● SOURCE INFORMATION:

--------------------------------------------------

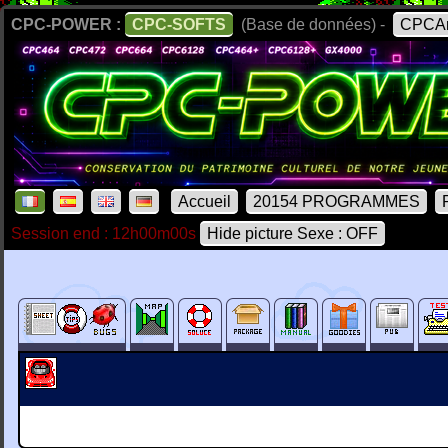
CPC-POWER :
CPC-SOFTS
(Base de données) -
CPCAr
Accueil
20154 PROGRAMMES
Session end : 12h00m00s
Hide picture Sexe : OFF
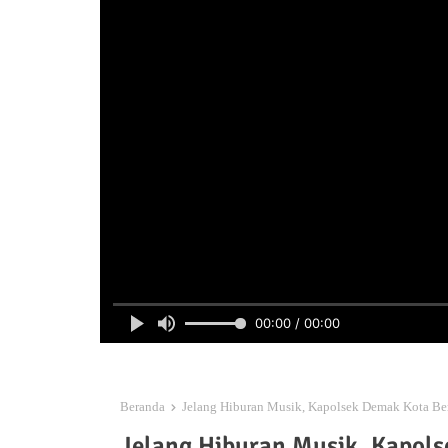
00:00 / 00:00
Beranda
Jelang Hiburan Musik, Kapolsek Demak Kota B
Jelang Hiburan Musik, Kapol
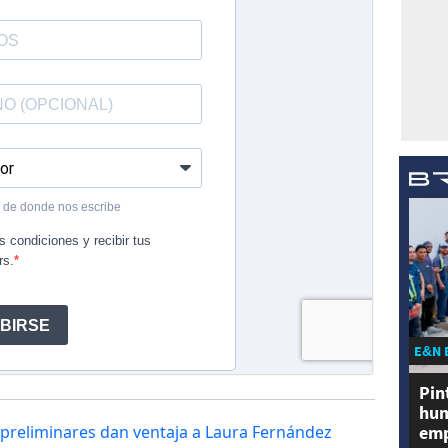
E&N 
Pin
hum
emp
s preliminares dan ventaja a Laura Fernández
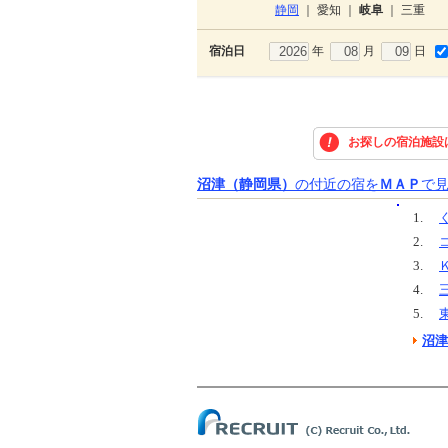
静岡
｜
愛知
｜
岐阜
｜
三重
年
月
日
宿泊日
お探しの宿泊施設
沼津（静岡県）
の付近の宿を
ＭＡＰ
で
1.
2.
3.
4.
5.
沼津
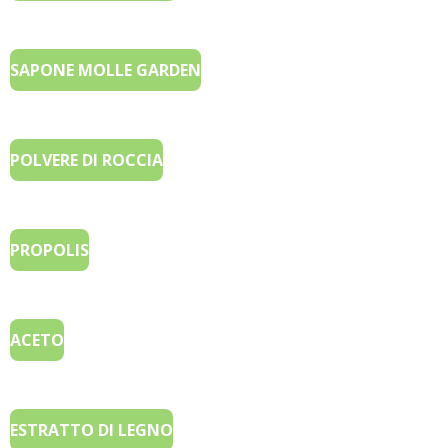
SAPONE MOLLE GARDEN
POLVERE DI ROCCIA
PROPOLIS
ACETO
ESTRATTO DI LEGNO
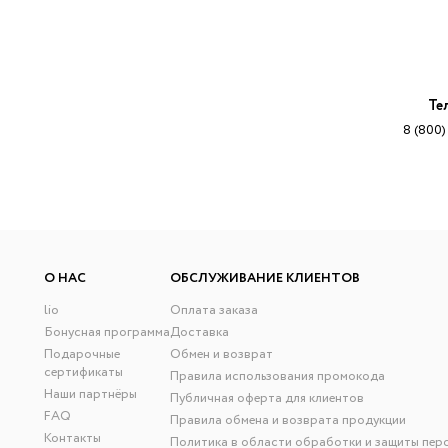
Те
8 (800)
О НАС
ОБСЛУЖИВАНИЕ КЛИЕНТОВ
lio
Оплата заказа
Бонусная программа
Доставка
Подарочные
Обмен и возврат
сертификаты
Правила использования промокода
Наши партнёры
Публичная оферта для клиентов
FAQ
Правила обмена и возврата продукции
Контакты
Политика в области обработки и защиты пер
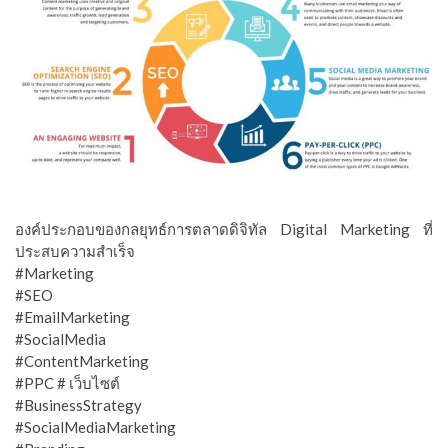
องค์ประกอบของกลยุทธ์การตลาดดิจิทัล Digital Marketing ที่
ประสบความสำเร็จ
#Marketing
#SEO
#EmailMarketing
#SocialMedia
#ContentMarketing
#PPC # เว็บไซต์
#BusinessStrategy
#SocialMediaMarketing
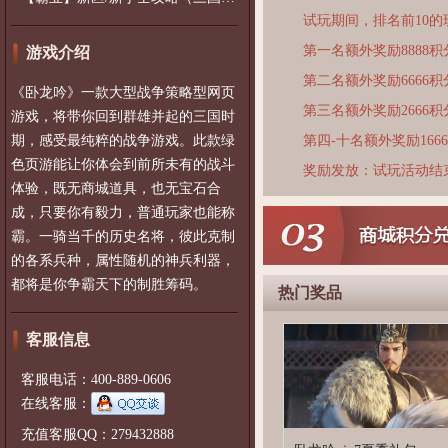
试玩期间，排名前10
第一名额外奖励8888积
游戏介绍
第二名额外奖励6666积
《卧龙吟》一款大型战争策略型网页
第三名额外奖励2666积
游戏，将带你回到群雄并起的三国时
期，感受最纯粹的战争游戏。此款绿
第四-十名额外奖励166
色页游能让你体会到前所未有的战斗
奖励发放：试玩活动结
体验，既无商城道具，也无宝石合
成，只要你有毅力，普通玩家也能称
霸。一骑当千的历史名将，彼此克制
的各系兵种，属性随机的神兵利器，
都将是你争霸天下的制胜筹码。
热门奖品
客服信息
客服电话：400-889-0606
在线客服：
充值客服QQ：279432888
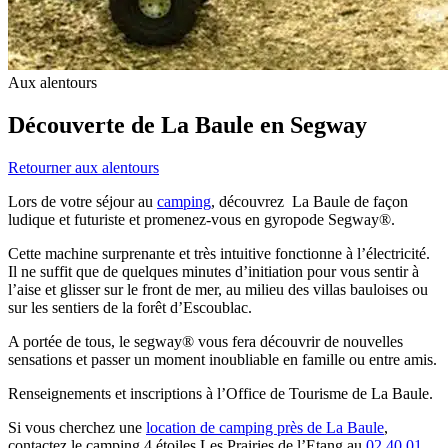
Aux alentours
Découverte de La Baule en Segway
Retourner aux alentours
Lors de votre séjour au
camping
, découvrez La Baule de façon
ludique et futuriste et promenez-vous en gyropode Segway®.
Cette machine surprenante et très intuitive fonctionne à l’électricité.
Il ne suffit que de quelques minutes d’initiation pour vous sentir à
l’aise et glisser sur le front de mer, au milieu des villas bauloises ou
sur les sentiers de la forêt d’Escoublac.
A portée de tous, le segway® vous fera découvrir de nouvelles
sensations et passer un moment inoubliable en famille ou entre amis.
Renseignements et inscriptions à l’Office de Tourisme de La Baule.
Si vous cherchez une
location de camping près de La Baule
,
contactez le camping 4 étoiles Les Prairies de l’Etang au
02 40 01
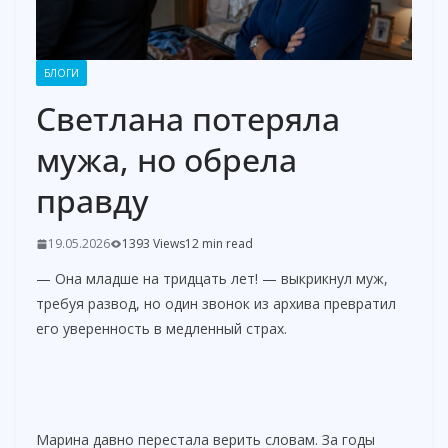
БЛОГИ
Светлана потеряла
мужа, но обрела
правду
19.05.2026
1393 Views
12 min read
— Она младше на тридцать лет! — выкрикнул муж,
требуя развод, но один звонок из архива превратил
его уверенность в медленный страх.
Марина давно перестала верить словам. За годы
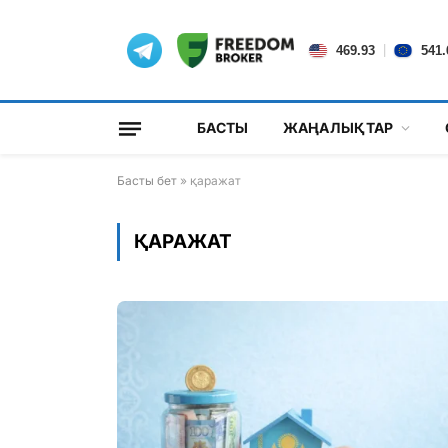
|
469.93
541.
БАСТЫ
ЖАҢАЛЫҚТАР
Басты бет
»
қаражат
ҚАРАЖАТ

--------------------------------------------------

● WHAT IS EXPECTED: The entire listing above, minus its pictures, should be copied out exactly.

● RESULT:
CPC-POWER :
CPC-SOFTS
(Base de données) -
CPCAr
Accueil
20154 PROGRAMMES
Session end : 12h00m00s
Hide picture Sexe : OFF
00:00 / 00:00
Beranda
Jelang Hiburan Musik, Kapolsek Demak Kota B
Jelang Hiburan Musik, Kapol
E&N 
Pin
hum
emp
s preliminares dan ventaja a Laura Fernández
静岡
｜
愛知
｜
岐阜
｜
三重
年
月
日
宿泊日
お探しの宿泊施設
沼津（静岡県）
の付近の宿を
ＭＡＰ
で
1.
2.
3.
4.
5.
沼津
SAPONE MOLLE GARDEN
POLVERE DI ROCCIA
PROPOLIS
ACETO
ESTRATTO DI LEGNO
Те
8 (800)
О НАС
ОБСЛУЖИВАНИЕ КЛИЕНТОВ
lio
Оплата заказа
Бонусная программа
Доставка
Подарочные
Обмен и возврат
сертификаты
Правила использования промокода
Наши партнёры
Публичная оферта для клиентов
FAQ
Правила обмена и возврата продукции
Контакты
Политика в области обработки и защиты пер
องค์ประกอบของกลยุทธ์การตลาดดิจิทัล Digital Marketing ที่
ประสบความสำเร็จ
#Marketing
#SEO
#EmailMarketing
#SocialMedia
#ContentMarketing
#PPC # เว็บไซต์
#BusinessStrategy
#SocialMediaMarketing
试玩期间，排名前10
第一名额外奖励8888积
游戏介绍
第二名额外奖励6666积
《卧龙吟》一款大型战争策略型网页
第三名额外奖励2666积
游戏，将带你回到群雄并起的三国时
期，感受最纯粹的战争游戏。此款绿
第四-十名额外奖励166
色页游能让你体会到前所未有的战斗
奖励发放：试玩活动结
体验，既无商城道具，也无宝石合
成，只要你有毅力，普通玩家也能称
霸。一骑当千的历史名将，彼此克制
的各系兵种，属性随机的神兵利器，
都将是你争霸天下的制胜筹码。
热门奖品
客服信息
客服电话：400-889-0606
在线客服：
充值客服QQ：279432888
Aux alentours
Découverte de La Baule en Segway
Retourner aux alentours
Lors de votre séjour au
camping
, découvrez La Baule de façon
ludique et futuriste et promenez-vous en gyropode Segway®.
Cette machine surprenante et très intuitive fonctionne à l’électricité.
Il ne suffit que de quelques minutes d’initiation pour vous sentir à
l’aise et glisser sur le front de mer, au milieu des villas bauloises ou
sur les sentiers de la forêt d’Escoublac.
A portée de tous, le segway® vous fera découvrir de nouvelles
sensations et passer un moment inoubliable en famille ou entre amis.
Renseignements et inscriptions à l’Office de Tourisme de La Baule.
Si vous cherchez une
location de camping près de La Baule
,
contactez le camping 4 étoiles Les Prairies de l’Etang au
02 40 01
БЛОГИ
Светлана потеряла
мужа, но обрела
правду
19.05.2026
1393 Views
12 min read
— Она младше на тридцать лет! — выкрикнул муж,
требуя развод, но один звонок из архива превратил
его уверенность в медленный страх.
Марина давно перестала верить словам. За годы
|
469.93
541.
БАСТЫ
ЖАҢАЛЫҚТАР
Басты бет
»
қаражат
ҚАРАЖАТ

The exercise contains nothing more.